We had the good fortune of connecting with Cara Hansvick and we’ve shared our conversation below.
Hi Cara, can you share the most important lesson you’ve learned over the course of your career?
To choose Ballet as a career path has been beautiful, challenging, heartbreaking, but always rewarding. It has taught me so much and fully shaped me as a person. Perhaps the most important lesson that it taught me is the value of working hard and having trust . It takes so much dedication to dance ballet professionally. The work starts from the second we begin class and ends after 5 hours of rehearsals. Starting a new ballet always feels daunting, often impossible in the beginning. It completely knocks the humility back into you no matter how high you felt after the last performance. But through hard work and trust I’ve been able to dance more than I ever thought possible. I took little leaps of faith that led me to dance for this ballet company Ive fallen so in love with. I think combination of working hard and trusting the world is a really wonderful way to live life. I think that my love for dance always led me to the right places, and I am so grateful for that.
Can you open up a bit about your work and career? We’re big fans and we’d love for our community to learn more about your work.
Ballet is so special to me. I find it one of the few things left in entertainment that can be so beautiful, simple and pure. When I dance I hope to take people out of their worlds for a little bit. I try to become one with the music and the movement. I feel that if I love every second of it, the audience will too. I am so excited to get back to rehearsals and performing soon.
As a back story, I grew up in Evanston,IL. I spent three years at Indiana University in the Ballet Department, before joining Charlotte Ballet where I spent two seasons. After that I got a job in Los Angeles with American Contemporary Ballet where I have been for almost four years. I felt I was at an all time high in my career right when the pandemic hit. Everything halted, and I had my fair share of feeling defeated. With all performing on pause, I decided to take the year to really explore teaching. I managed to slip right into four studios, teaching a combination of Ballet, Pilates, GYROTONIC, and choreographing. All while continuing to give myself class every day, and performing with two new ballet companies doing virtual shows, La Grooves, and Ballet Project Orange County. It ended up being an amazing year that I’ll miss. I think it’s another perfect example of seemingly dead ends that lead me to amazing opportunities.
Any places to eat or things to do that you can share with our readers? If they have a friend visiting town, what are some spots they could take them to?
I live in the South Bay so I’m very biased to that area. Some of our favorite restaurants are Jame Enoteca, Manhattan Beach Post, and Dia de Campo. I love biking the strand or do a beach day down from our apartment. My boyfriend loves to surf so sometimes we will do a day trip to Malibu or Laguna (where ever the surf is better). Other restaurants on my list are Gjelina, Rustic Canyon, Scopa, Elephante. Downtown arts district is also a great option, I used to work in dtla so I loved Manuela, angel city brewery, and perch to name a few.

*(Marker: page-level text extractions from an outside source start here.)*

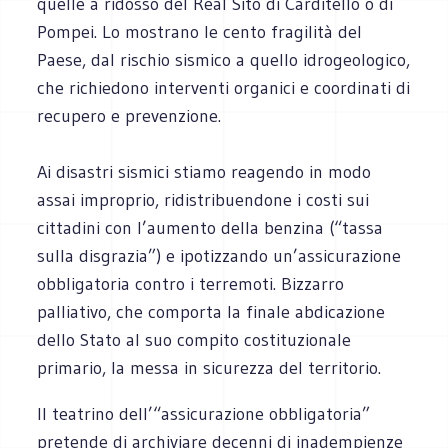
quelle a ridosso del Real Sito di Carditello o di
Pompei. Lo mostrano le cento fragilità del
Paese, dal rischio sismico a quello idrogeologico,
che richiedono interventi organici e coordinati di
recupero e prevenzione.
Ai disastri sismici stiamo reagendo in modo
assai improprio, ridistribuendone i costi sui
cittadini con l’aumento della benzina (“tassa
sulla disgrazia”) e ipotizzando un’assicurazione
obbligatoria contro i terremoti. Bizzarro
palliativo, che comporta la finale abdicazione
dello Stato al suo compito costituzionale
primario, la messa in sicurezza del territorio.
Il teatrino dell’“assicurazione obbligatoria”
pretende di archiviare decenni di inadempienze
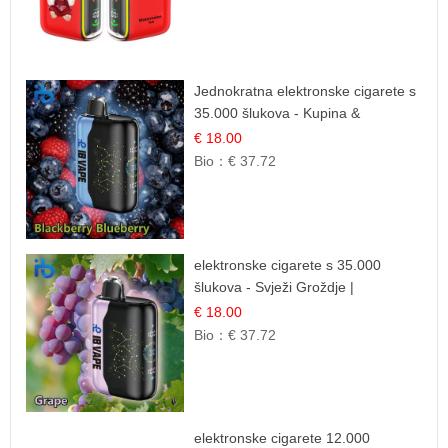
Jednokratna elektronske cigarete s
35.000 šlukova - Kupina &
Borovnica | Intenzivna Mješavina
€ 18.00
Šumskog Voća
Bio：
€ 37.72
elektronske cigarete s 35.000
šlukova - Svježi Groždje |
Osježavajuća Voćna Aroma
€ 18.00
Bio：
€ 37.72
elektronske cigarete 12.000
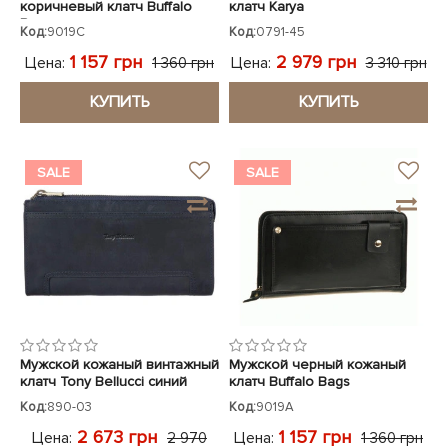
коричневый клатч Buffalo
клатч Karya
Bags
Код:
9019C
Код:
0791-45
1 157 грн
2 979 грн
Цена:
Цена:
1 360 грн
3 310 грн
КУПИТЬ
КУПИТЬ
SALE
SALE
Мужской кожаный винтажный
Мужской черный кожаный
клатч Tony Bellucci синий
клатч Buffalo Bags
Код:
890-03
Код:
9019A
2 673 грн
1 157 грн
Цена:
Цена:
2 970
1 360 грн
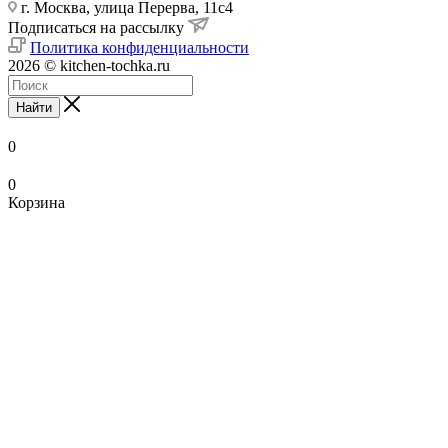
г. Москва, улица Перерва, 11с4
Подписаться на рассылку
Политика конфиденциальности
2026 © kitchen-tochka.ru
Найти
0
0
Корзина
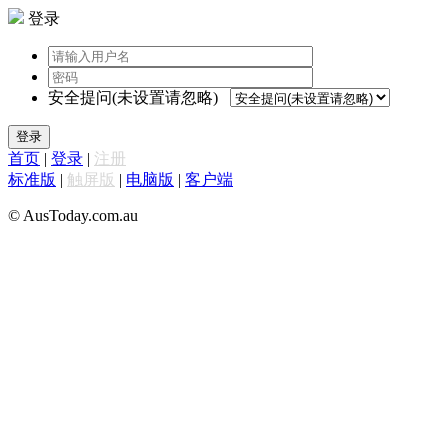
登录
安全提问(未设置请忽略)
登录
首页
|
登录
|
注册
标准版
|
触屏版
|
电脑版
|
客户端
© AusToday.com.au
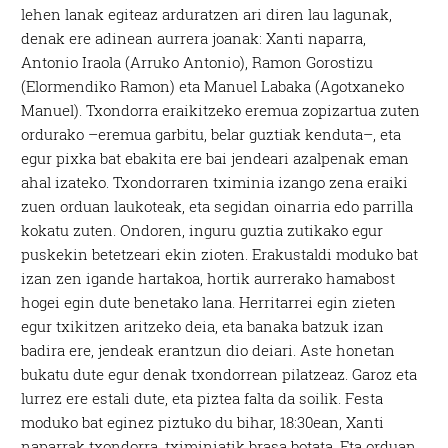
lehen lanak egiteaz arduratzen ari diren lau lagunak,
denak ere adinean aurrera joanak: Xanti naparra,
Antonio Iraola (Arruko Antonio), Ramon Gorostizu
(Elormendiko Ramon) eta Manuel Labaka (Agotxaneko
Manuel). Txondorra eraikitzeko eremua zopizartua zuten
ordurako –eremua garbitu, belar guztiak kenduta–, eta
egur pixka bat ebakita ere bai jendeari azalpenak eman
ahal izateko. Txondorraren tximinia izango zena eraiki
zuen orduan laukoteak, eta segidan oinarria edo parrilla
kokatu zuten. Ondoren, inguru guztia zutikako egur
puskekin betetzeari ekin zioten. Erakustaldi moduko bat
izan zen igande hartakoa, hortik aurrerako hamabost
hogei egin dute benetako lana. Herritarrei egin zieten
egur txikitzen aritzeko deia, eta banaka batzuk izan
badira ere, jendeak erantzun dio deiari. Aste honetan
bukatu dute egur denak txondorrean pilatzeaz. Garoz eta
lurrez ere estali dute, eta piztea falta da soilik. Festa
moduko bat eginez piztuko du bihar, 18:30ean, Xanti
naparrak txondorra, tximiniatik brasa botata. Eta orduan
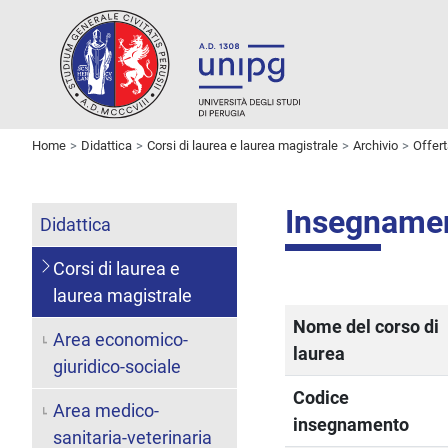
Home
Didattica
Corsi di laurea e laurea magistrale
Archivio
Offer
Insegname
Didattica
Corsi di laurea e
laurea magistrale
Nome del corso di
Area economico-
laurea
giuridico-sociale
Codice
Area medico-
insegnamento
sanitaria-veterinaria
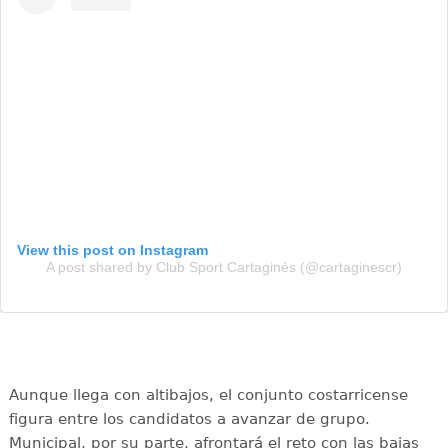
View this post on Instagram
A post shared by Club Sport Cartaginés (@cartaginescr)
Aunque llega con altibajos, el conjunto costarricense
figura entre los candidatos a avanzar de grupo.
Municipal, por su parte, afrontará el reto con las bajas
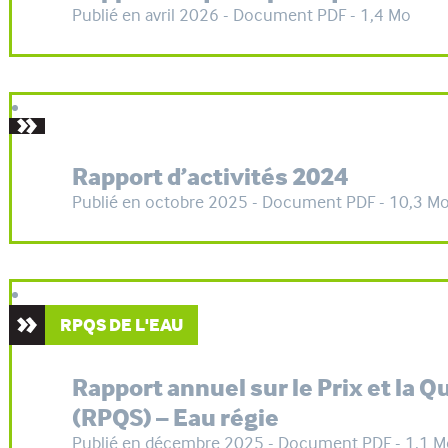
Publié en avril 2026 - Document PDF - 1,4 Mo
Rapport d’activités 2024
Publié en octobre 2025 - Document PDF - 10,3 M
RPQS DE L'EAU
Rapport annuel sur le Prix et la Q
(RPQS) – Eau régie
Publié en décembre 2025 - Document PDF - 1,1 M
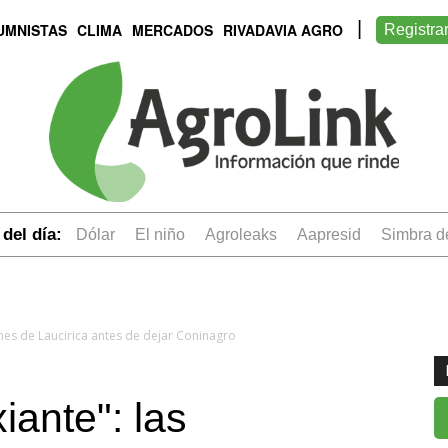
UMNISTAS
CLIMA
MERCADOS
RIVADAVIA AGRO
Registra
del día:
dólar
el niño
Agroleaks
aapresid
simbra 
iones de Laucirica antes de dejar Coninagro
iante": las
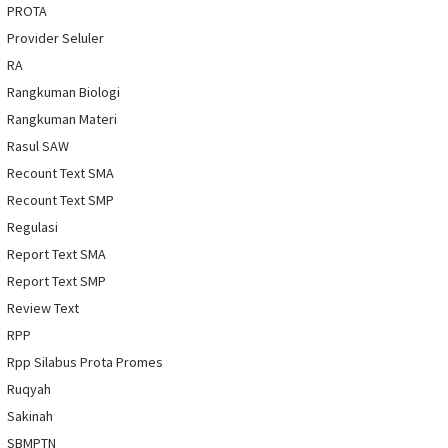
PROTA
Provider Seluler
RA
Rangkuman Biologi
Rangkuman Materi
Rasul SAW
Recount Text SMA
Recount Text SMP
Regulasi
Report Text SMA
Report Text SMP
Review Text
RPP
Rpp Silabus Prota Promes
Ruqyah
Sakinah
SBMPTN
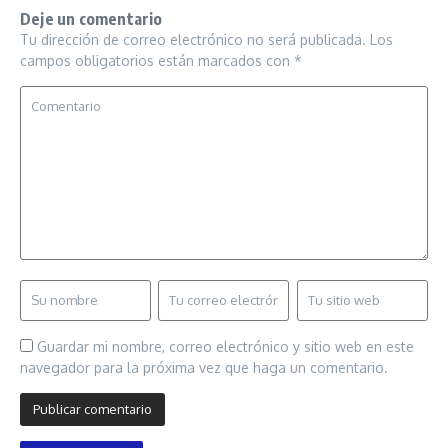
Deje un comentario
Tu dirección de correo electrónico no será publicada.
Los
campos obligatorios están marcados con
*
Guardar mi nombre, correo electrónico y sitio web en este
navegador para la próxima vez que haga un comentario.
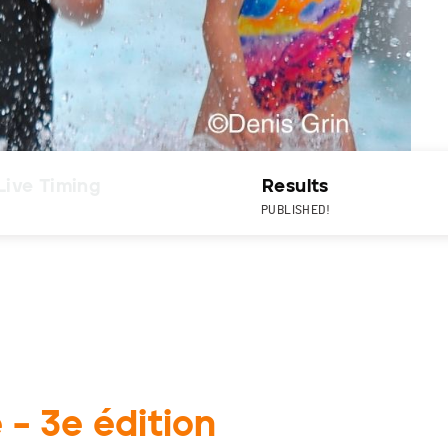
Live Timing
Results
PUBLISHED!
 – 3e édition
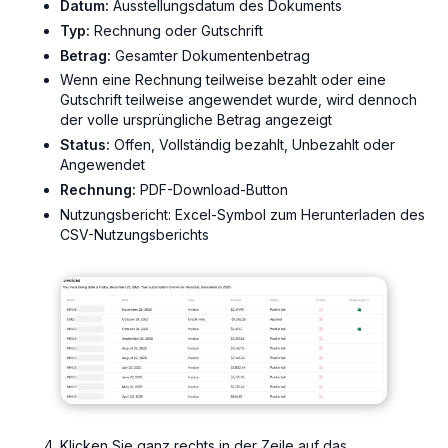
Datum:
Ausstellungsdatum des Dokuments
Typ:
Rechnung oder Gutschrift
Betrag:
Gesamter Dokumentenbetrag
Wenn eine Rechnung teilweise bezahlt oder eine
Gutschrift teilweise angewendet wurde, wird dennoch
der volle ursprüngliche Betrag angezeigt
Status:
Offen, Vollständig bezahlt, Unbezahlt oder
Angewendet
Rechnung:
PDF-Download-Button
Nutzungsbericht: Excel-Symbol zum Herunterladen des
CSV-Nutzungsberichts
Klicken Sie ganz rechts in der Zeile auf das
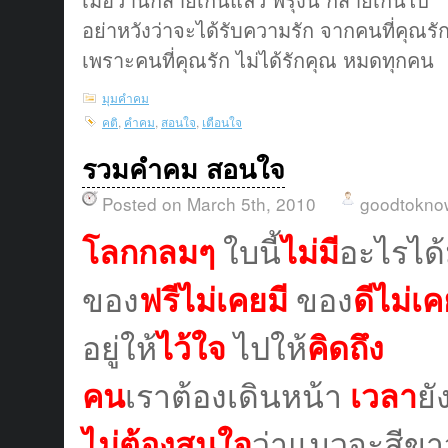
อย่าหวังว่าจะได้รับความรัก จากคนที่คุณรั
เพราะคนที่คุณรัก ไม่ได้รักคุณ หมดทุกคน
มุมคำคม
คติ
,
คำคม
,
สอนใจ
,
เตือนใจ
รวมคำคม สอนใจ
Posted on March 5th, 2010
goodtokno
โลกกลมๆ
ใบนี้
ไม่มี
อะไรได
ของ
ฟรีไม่เคยมี
ของ
ดีไม่เค
อยู่ให้
ไว้ใจ
ไปให้
คิดถึง
คน
เราต้องเดินหน้า
เวลา
ยั
ไม่ต้องสนใจ
ว่าแมวจะสีขา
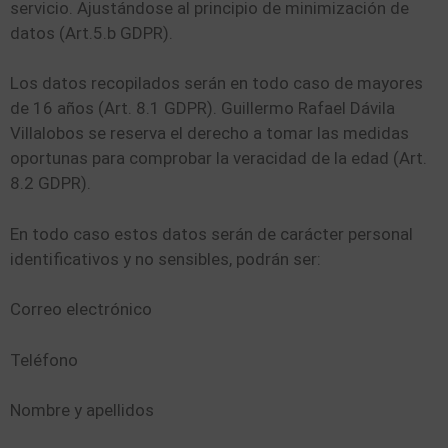
servicio. Ajustándose al principio de minimización de
datos (Art.5.b GDPR).
Los datos recopilados serán en todo caso de mayores
de 16 años (Art. 8.1 GDPR). Guillermo Rafael Dávila
Villalobos se reserva el derecho a tomar las medidas
oportunas para comprobar la veracidad de la edad (Art.
8.2 GDPR).
En todo caso estos datos serán de carácter personal
identificativos y no sensibles, podrán ser:
Correo electrónico
Teléfono
Nombre y apellidos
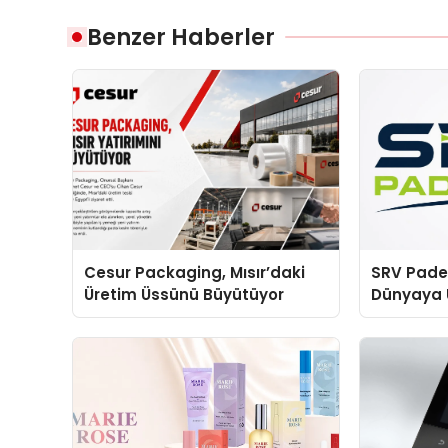
Benzer Haberler
Cesur Packaging, Mısır’daki
SRV Padel
Üretim Üssünü Büyütüyor
Dünyaya 
Üretimin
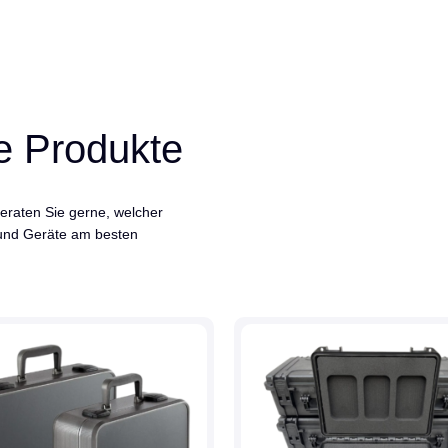
e Produkte
eraten Sie gerne, welcher
 und Geräte am besten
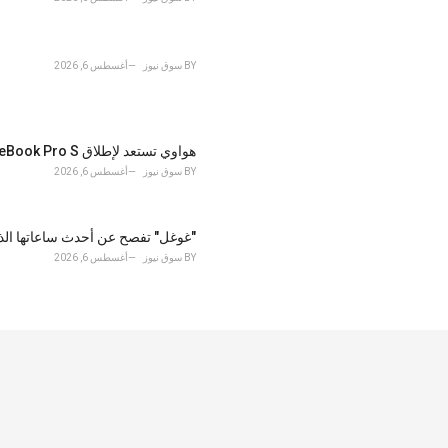
BY
سوق نيوز
أغسطس 6, 2026
هواوي تستعد لإطلاق MateBook Pro S.. حاسب فائق الخفة ينافس MacBook Air بمعالج Kirin XE90 وميزات ذكاء اصطناعي
BY
سوق نيوز
أغسطس 6, 2026
"غوغل" تفصح عن أحدث ساعاتها الذكية pixel watch 5 وفق معايير
BY
سوق نيوز
أغسطس 6, 2026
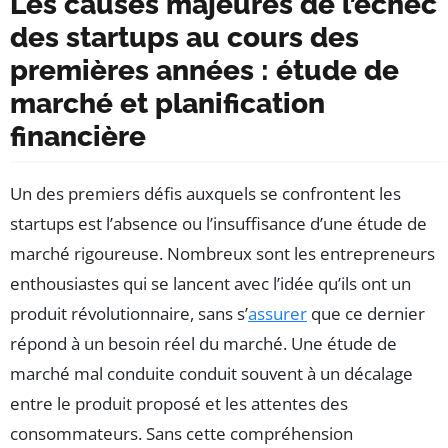
Les causes majeures de l’échec
des startups au cours des
premières années : étude de
marché et planification
financière
Un des premiers défis auxquels se confrontent les
startups est l’absence ou l’insuffisance d’une étude de
marché rigoureuse. Nombreux sont les entrepreneurs
enthousiastes qui se lancent avec l’idée qu’ils ont un
produit révolutionnaire, sans s’
assurer
que ce dernier
répond à un besoin réel du marché. Une étude de
marché mal conduite conduit souvent à un décalage
entre le produit proposé et les attentes des
consommateurs. Sans cette compréhension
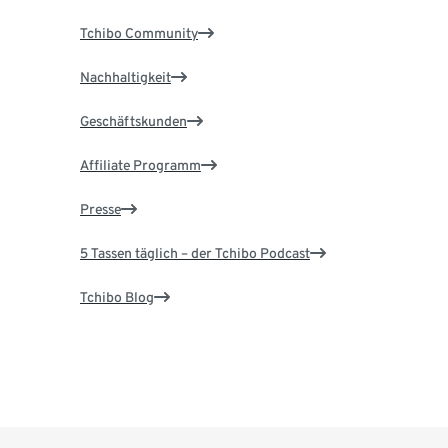
Tchibo Community
Nachhaltigkeit
Geschäftskunden
Affiliate Programm
Presse
5 Tassen täglich – der Tchibo Podcast
Tchibo Blog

The Shoutout series is all about recognizing that our success and where we are in life is at least somewhat thanks to the efforts, support, mentorship, love and encouragement of others. So is there someone that you want to dedicate your shoutout to?
The first thing that comes to mind is the ballet program at Indiana University. It completely changed me as a dancer. I had amazing instructors that took huge investment and chances on me. I was given opportunities that I didn’t know if I was ready for, but really pushed me to grow and be ready for the professional world. It was an incredible time, I remember feeling like I could do anything by my senior year. More specifically I want to give credit to a teacher there, Violette Verdy. She passed away my senior year, but not without leaving a mark on me. She was kind, loving, wise, and most importantly I truly felt she believed in every one of us. It’s a rare combination from someone as distinguished as she was. But it’s stuck with me, and as I continue to grow the teaching side of my story, I want to keep her in my mind.